Information given ->
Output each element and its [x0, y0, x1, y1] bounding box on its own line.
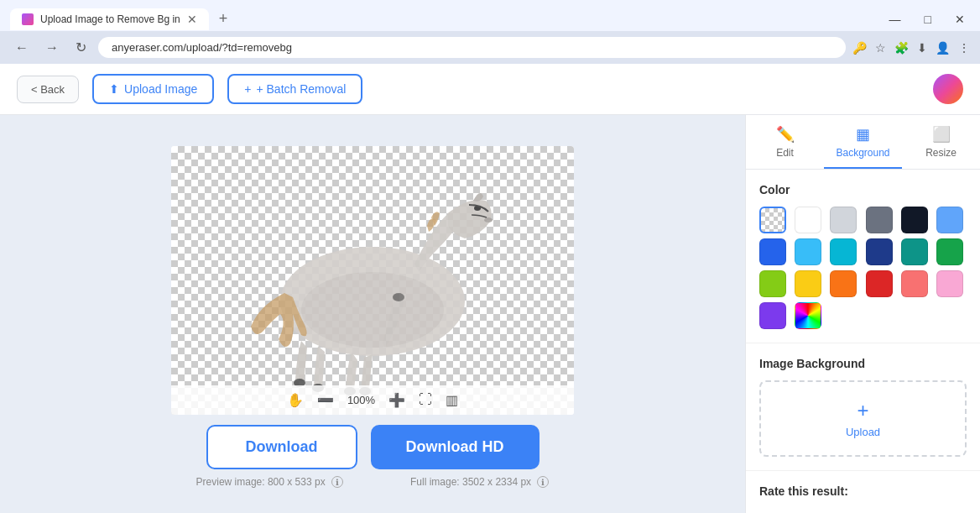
background-tab-label: Background	[836, 147, 889, 159]
swatch-blue-light[interactable]	[936, 207, 963, 233]
address-bar: ← → ↻ 🔑 ☆ 🧩 ⬇ 👤 ⋮	[0, 31, 980, 64]
address-icons: 🔑 ☆ 🧩 ⬇ 👤 ⋮	[852, 41, 970, 55]
download-browser-icon[interactable]: ⬇	[917, 41, 927, 55]
upload-label: Upload Image	[124, 82, 197, 96]
swatch-black[interactable]	[901, 207, 928, 233]
close-button[interactable]: ✕	[950, 11, 970, 28]
upload-bg-box[interactable]: + Upload	[759, 380, 967, 457]
menu-icon[interactable]: ⋮	[958, 41, 970, 55]
pan-tool-button[interactable]: ✋	[287, 392, 304, 408]
image-bg-section: Image Background + Upload	[746, 343, 980, 470]
swatch-purple[interactable]	[759, 302, 786, 329]
image-bg-title: Image Background	[759, 357, 967, 370]
full-info-icon[interactable]: ℹ	[537, 476, 549, 488]
swatch-cyan[interactable]	[830, 238, 857, 265]
download-button[interactable]: Download	[206, 425, 357, 469]
active-tab[interactable]: Upload Image to Remove Bg in ✕	[10, 8, 209, 30]
minimize-button[interactable]: —	[884, 11, 906, 28]
swatch-sky[interactable]	[795, 238, 821, 265]
download-area: Download Download HD Preview image: 800 …	[196, 425, 550, 488]
right-panel: ✏️ Edit ▦ Background ⬜ Resize Color	[745, 115, 980, 513]
tab-edit[interactable]: ✏️ Edit	[746, 115, 824, 169]
color-grid	[759, 207, 967, 329]
preview-size: Preview image: 800 x 533 px ℹ	[196, 476, 343, 488]
title-bar: Upload Image to Remove Bg in ✕ + — □ ✕	[0, 0, 980, 31]
reload-button[interactable]: ↻	[70, 36, 91, 59]
upload-image-button[interactable]: ⬆ Upload Image	[92, 74, 214, 104]
swatch-green[interactable]	[936, 238, 963, 265]
app-toolbar: < Back ⬆ Upload Image + + Batch Removal	[0, 64, 980, 115]
batch-label: + Batch Removal	[256, 82, 346, 96]
lock-icon: 🔑	[852, 41, 867, 55]
tab-background[interactable]: ▦ Background	[824, 115, 902, 169]
rate-section: Rate this result:	[746, 470, 980, 513]
tab-favicon	[22, 13, 34, 25]
tab-bar: Upload Image to Remove Bg in ✕ +	[10, 7, 234, 31]
tab-close-icon[interactable]: ✕	[187, 13, 197, 25]
upload-icon: ⬆	[109, 82, 119, 96]
swatch-dark-gray[interactable]	[866, 207, 893, 233]
window-controls: — □ ✕	[884, 11, 970, 28]
maximize-button[interactable]: □	[920, 11, 936, 28]
swatch-light-gray[interactable]	[830, 207, 857, 233]
split-view-button[interactable]: ▥	[446, 392, 458, 408]
edit-icon: ✏️	[776, 125, 795, 144]
horse-image	[171, 146, 574, 415]
color-section: Color	[746, 170, 980, 343]
full-size-text: Full image: 3502 x 2334 px	[410, 476, 531, 488]
swatch-teal[interactable]	[901, 238, 928, 265]
zoom-in-button[interactable]: ➕	[388, 392, 405, 408]
resize-icon: ⬜	[932, 125, 951, 144]
zoom-out-button[interactable]: ➖	[317, 392, 334, 408]
svg-point-8	[301, 272, 444, 348]
batch-icon: +	[244, 82, 251, 96]
svg-point-1	[484, 217, 493, 222]
edit-tab-label: Edit	[776, 147, 794, 159]
back-nav-button[interactable]: ←	[10, 37, 34, 59]
color-section-title: Color	[759, 183, 967, 196]
swatch-navy[interactable]	[866, 238, 893, 265]
swatch-orange[interactable]	[830, 270, 857, 297]
rate-title: Rate this result:	[759, 484, 967, 498]
upload-plus-icon: +	[857, 399, 868, 422]
swatch-red[interactable]	[866, 270, 893, 297]
swatch-gradient[interactable]	[795, 302, 821, 329]
panel-tabs: ✏️ Edit ▦ Background ⬜ Resize	[746, 115, 980, 170]
batch-removal-button[interactable]: + + Batch Removal	[227, 74, 362, 104]
back-button[interactable]: < Back	[17, 76, 79, 103]
swatch-lime[interactable]	[759, 270, 786, 297]
tab-title: Upload Image to Remove Bg in	[40, 13, 180, 25]
bookmark-icon[interactable]: ☆	[875, 41, 886, 55]
swatch-pink[interactable]	[936, 270, 963, 297]
preview-info-icon[interactable]: ℹ	[331, 476, 343, 488]
background-icon: ▦	[856, 125, 870, 144]
app-content: ✋ ➖ 100% ➕ ⛶ ▥ Download Download HD Prev…	[0, 115, 980, 513]
swatch-coral[interactable]	[901, 270, 928, 297]
full-size: Full image: 3502 x 2334 px ℹ	[410, 476, 549, 488]
preview-info-row: Preview image: 800 x 533 px ℹ Full image…	[196, 476, 550, 488]
horse-container	[171, 146, 574, 415]
url-input[interactable]	[98, 37, 846, 58]
canvas-area: ✋ ➖ 100% ➕ ⛶ ▥ Download Download HD Prev…	[0, 115, 745, 513]
extensions-icon[interactable]: 🧩	[894, 41, 909, 55]
canvas-controls: ✋ ➖ 100% ➕ ⛶ ▥	[171, 385, 574, 415]
canvas-container: ✋ ➖ 100% ➕ ⛶ ▥	[171, 146, 574, 415]
download-buttons-row: Download Download HD	[206, 425, 540, 469]
checkerboard-bg: ✋ ➖ 100% ➕ ⛶ ▥	[171, 146, 574, 415]
upload-bg-label: Upload	[846, 426, 880, 438]
download-hd-button[interactable]: Download HD	[371, 425, 540, 469]
swatch-transparent[interactable]	[759, 207, 786, 233]
fit-screen-button[interactable]: ⛶	[419, 392, 432, 407]
preview-size-text: Preview image: 800 x 533 px	[196, 476, 326, 488]
browser-window: Upload Image to Remove Bg in ✕ + — □ ✕ ←…	[0, 0, 980, 64]
new-tab-button[interactable]: +	[212, 7, 235, 31]
profile-icon[interactable]: 👤	[936, 41, 950, 55]
swatch-white[interactable]	[795, 207, 821, 233]
resize-tab-label: Resize	[925, 147, 957, 159]
swatch-blue[interactable]	[759, 238, 786, 265]
swatch-yellow[interactable]	[795, 270, 821, 297]
forward-nav-button[interactable]: →	[40, 37, 64, 59]
zoom-level: 100%	[347, 394, 375, 406]
tab-resize[interactable]: ⬜ Resize	[902, 115, 980, 169]
avatar[interactable]	[933, 74, 963, 104]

Exercise ->
Pull out every line holding "title" from the records above, and copy it.

Response to this task ->
image-bg-title: Image Background	[759, 357, 967, 370]
title-bar: Upload Image to Remove Bg in ✕ + — □ ✕	[0, 0, 980, 31]
color-section-title: Color	[759, 183, 967, 196]
rate-title: Rate this result:	[759, 484, 967, 498]
tab-title: Upload Image to Remove Bg in	[40, 13, 180, 25]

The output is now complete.